Les milliers de personnes qui ont pu s'échapper ont, eux, échoué dans des camps de misère: manque de nourriture et d'eau et absence de soins médicaux. Le camp d'Aricha, créé il y a deux mois et situé dans le périmètre d'une raffinerie de pétrole, abrite 7.100 personnes entassées dans 400 tentes.

Le Comité international de la Croix-Rouge (CICR) a indiqué lundi que les déplacés dans la quarantaine de camps de Raqa et de Hassaké vivaient dans des conditions "terribles". "Ces tentes sont littéralement en plein désert.

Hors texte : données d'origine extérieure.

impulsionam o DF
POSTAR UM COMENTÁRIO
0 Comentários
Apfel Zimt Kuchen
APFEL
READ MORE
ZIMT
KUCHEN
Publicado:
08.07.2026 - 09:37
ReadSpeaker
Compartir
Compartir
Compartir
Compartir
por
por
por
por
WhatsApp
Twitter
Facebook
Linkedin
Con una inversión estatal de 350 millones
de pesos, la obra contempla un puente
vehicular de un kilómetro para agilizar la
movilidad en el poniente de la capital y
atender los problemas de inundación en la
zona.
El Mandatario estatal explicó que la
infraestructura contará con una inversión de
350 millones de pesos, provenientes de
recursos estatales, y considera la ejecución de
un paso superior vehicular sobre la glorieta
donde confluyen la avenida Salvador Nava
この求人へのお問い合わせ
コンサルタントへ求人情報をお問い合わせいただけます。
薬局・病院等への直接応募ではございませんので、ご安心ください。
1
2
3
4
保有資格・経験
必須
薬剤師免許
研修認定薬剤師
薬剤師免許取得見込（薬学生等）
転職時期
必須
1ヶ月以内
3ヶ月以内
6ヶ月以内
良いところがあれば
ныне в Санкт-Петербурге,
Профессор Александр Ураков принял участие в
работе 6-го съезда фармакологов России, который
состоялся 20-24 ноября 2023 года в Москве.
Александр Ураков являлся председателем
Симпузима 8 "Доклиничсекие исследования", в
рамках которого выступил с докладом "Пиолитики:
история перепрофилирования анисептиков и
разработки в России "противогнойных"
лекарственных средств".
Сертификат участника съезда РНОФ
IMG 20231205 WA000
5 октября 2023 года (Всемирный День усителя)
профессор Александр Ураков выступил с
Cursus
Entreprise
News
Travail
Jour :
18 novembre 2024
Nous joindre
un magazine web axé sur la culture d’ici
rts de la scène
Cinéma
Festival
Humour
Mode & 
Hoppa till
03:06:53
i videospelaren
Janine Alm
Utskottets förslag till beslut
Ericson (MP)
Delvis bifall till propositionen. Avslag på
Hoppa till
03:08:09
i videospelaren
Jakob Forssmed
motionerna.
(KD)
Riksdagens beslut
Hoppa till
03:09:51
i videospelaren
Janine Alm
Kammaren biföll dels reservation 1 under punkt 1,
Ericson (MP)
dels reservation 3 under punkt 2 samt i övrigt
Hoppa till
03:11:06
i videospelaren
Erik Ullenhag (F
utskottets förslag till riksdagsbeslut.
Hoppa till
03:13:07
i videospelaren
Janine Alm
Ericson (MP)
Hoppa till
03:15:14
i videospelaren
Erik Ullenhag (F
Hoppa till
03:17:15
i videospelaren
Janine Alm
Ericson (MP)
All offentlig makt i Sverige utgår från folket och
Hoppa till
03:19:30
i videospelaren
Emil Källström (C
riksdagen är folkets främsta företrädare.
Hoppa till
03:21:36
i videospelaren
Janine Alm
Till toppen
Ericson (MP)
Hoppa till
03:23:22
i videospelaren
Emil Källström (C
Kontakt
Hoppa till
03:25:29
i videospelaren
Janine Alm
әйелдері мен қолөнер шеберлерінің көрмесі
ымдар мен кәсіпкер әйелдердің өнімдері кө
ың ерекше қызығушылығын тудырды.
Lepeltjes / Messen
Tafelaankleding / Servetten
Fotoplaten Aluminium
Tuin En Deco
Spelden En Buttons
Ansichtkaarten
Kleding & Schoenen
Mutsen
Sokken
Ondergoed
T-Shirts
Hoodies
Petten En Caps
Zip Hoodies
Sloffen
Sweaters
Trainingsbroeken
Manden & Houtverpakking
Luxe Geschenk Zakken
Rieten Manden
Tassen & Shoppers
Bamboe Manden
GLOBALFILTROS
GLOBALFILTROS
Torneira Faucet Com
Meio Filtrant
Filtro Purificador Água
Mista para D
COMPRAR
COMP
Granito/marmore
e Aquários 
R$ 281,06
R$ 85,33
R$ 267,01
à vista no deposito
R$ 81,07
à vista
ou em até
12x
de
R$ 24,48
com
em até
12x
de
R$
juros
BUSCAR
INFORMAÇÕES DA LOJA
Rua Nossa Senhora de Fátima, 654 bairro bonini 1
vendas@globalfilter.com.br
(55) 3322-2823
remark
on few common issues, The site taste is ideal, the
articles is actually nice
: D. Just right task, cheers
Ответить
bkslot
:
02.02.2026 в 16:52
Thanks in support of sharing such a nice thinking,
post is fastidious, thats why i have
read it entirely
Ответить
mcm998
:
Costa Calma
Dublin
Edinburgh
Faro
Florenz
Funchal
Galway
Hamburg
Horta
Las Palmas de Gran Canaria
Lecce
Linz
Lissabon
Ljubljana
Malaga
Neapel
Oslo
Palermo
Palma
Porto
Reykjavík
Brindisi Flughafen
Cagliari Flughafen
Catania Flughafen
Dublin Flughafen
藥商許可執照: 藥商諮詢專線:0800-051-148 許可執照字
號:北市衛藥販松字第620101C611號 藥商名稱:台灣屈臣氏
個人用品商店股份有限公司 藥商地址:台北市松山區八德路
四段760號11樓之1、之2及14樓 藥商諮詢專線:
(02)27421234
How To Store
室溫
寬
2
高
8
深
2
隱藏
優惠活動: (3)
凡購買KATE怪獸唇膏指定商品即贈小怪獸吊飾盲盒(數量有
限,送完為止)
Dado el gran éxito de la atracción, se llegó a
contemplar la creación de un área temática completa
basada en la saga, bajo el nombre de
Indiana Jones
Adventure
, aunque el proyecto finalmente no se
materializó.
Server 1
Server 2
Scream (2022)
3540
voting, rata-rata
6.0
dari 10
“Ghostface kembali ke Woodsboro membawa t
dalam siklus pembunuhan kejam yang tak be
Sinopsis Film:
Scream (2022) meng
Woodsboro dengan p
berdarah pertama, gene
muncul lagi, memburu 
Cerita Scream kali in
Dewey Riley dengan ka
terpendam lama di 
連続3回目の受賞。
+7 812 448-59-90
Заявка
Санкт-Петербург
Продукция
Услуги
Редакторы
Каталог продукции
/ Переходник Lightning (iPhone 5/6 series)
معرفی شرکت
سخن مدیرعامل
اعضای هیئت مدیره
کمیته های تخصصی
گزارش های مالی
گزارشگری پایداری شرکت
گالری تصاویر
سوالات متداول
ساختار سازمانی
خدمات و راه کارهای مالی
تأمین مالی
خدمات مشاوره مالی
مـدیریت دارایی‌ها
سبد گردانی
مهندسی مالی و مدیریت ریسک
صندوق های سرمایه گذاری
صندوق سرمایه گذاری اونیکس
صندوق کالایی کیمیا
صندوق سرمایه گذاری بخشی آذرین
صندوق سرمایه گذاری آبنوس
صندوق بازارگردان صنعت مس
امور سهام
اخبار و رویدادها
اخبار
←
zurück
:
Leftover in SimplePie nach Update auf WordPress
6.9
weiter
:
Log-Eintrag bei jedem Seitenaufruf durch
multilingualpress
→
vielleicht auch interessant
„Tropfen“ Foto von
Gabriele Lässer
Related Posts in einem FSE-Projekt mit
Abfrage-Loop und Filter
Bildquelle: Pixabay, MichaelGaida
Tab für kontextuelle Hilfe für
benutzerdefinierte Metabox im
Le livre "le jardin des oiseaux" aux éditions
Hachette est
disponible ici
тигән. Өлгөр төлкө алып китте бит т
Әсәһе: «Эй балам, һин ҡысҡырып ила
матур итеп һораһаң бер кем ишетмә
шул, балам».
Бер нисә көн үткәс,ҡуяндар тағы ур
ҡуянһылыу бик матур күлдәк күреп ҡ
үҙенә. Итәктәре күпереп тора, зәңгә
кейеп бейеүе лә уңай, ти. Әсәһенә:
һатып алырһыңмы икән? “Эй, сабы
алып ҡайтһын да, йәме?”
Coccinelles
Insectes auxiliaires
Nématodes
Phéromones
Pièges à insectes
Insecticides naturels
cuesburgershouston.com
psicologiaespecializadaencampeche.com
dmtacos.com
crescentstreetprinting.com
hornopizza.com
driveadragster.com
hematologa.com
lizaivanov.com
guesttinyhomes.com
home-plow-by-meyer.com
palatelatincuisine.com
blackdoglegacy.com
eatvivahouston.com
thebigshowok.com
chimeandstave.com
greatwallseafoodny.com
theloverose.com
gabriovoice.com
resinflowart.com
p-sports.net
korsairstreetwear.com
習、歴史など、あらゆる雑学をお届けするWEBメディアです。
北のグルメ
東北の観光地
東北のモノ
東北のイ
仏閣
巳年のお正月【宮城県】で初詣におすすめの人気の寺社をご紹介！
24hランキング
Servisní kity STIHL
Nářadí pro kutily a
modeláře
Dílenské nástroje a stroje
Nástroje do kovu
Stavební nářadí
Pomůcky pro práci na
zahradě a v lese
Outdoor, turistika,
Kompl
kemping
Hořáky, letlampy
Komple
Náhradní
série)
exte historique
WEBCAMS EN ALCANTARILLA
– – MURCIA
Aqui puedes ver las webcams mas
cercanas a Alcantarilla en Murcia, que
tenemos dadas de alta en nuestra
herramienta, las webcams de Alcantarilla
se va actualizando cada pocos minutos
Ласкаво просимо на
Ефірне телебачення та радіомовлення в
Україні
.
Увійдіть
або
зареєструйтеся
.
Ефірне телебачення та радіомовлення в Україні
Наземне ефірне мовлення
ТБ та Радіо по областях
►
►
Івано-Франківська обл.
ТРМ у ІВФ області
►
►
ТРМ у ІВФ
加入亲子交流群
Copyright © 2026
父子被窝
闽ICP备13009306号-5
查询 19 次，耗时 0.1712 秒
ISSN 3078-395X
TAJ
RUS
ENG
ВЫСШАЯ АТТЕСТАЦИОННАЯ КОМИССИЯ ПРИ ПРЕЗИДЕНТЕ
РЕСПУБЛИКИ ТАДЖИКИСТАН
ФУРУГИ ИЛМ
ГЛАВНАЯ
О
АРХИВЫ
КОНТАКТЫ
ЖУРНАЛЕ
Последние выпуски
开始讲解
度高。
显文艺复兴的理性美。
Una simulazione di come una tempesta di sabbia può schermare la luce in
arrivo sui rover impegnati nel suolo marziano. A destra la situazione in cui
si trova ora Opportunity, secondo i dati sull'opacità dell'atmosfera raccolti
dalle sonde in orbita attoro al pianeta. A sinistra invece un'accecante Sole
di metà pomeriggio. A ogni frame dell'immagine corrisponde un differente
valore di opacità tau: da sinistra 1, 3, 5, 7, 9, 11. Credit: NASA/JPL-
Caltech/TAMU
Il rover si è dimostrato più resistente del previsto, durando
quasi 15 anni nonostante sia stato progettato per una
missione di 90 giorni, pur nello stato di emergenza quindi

Les serpents et les scorpions sont une menace quotidienne", a dit Ingy Sedky, porte-parole du CICR à Damas. "Des enfants jouent dans des déchets toxiques, boivent et se baignent dans de l'eau contaminée".

Malgré cette déchéance, les déplacés se félicitent de l'avoir échappé belle. "On a pu sauver notre vie", dit Ibrahim Khaled, 28 ans. "Pour ceux qui sont restés, cela va être impossible de sortir".